◆ **WHAT THE TASK REQUIRES**: For the records below, report how many lines include "where", with no accompanying text.

━━━━━━━━━━━━━━━━━━━━

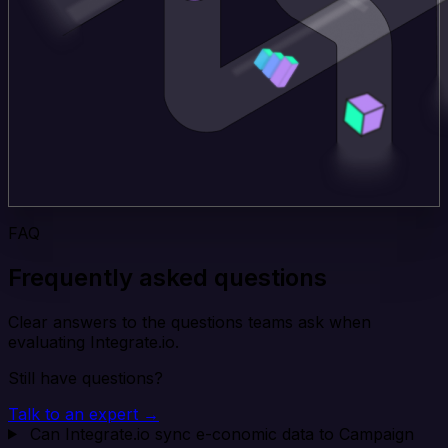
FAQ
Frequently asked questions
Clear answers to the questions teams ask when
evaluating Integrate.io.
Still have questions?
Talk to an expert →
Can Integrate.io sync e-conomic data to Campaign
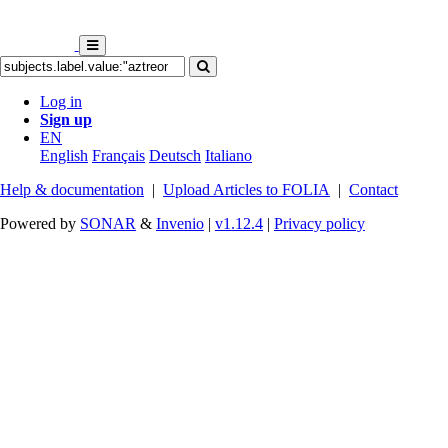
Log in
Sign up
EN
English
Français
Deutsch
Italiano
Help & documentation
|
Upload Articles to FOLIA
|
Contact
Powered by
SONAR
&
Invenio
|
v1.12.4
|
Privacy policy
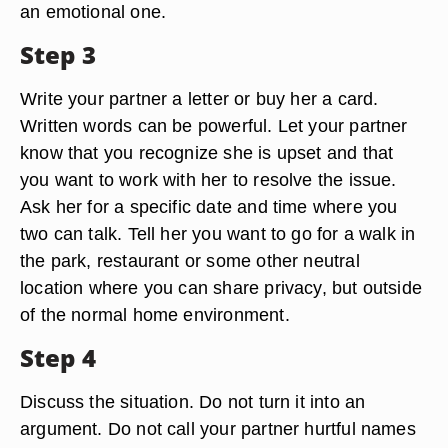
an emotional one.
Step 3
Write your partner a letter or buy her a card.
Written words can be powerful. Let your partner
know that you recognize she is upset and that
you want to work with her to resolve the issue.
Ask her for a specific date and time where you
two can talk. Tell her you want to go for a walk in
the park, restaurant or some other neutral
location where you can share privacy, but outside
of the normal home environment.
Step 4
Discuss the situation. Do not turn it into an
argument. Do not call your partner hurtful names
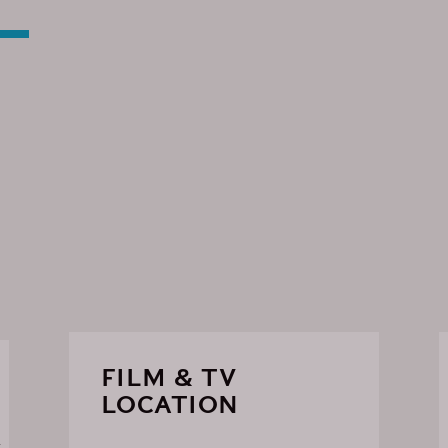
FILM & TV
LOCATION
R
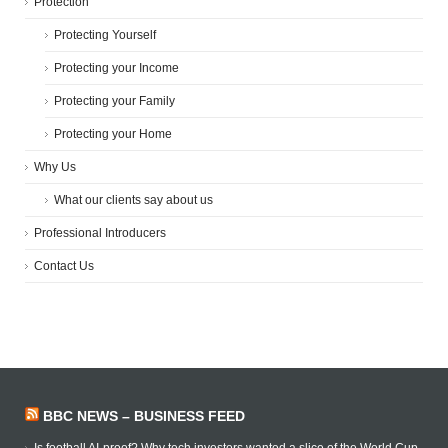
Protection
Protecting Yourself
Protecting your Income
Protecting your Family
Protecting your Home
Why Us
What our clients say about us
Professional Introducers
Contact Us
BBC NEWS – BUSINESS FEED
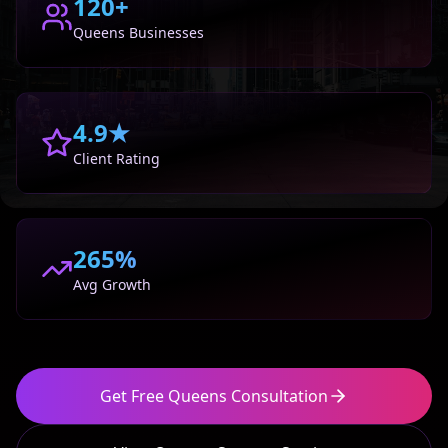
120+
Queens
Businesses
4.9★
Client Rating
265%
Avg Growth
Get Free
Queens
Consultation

━━━━━━━━━━━━━━━━━━━━

◆ **WRITTEN ANSWER**: 2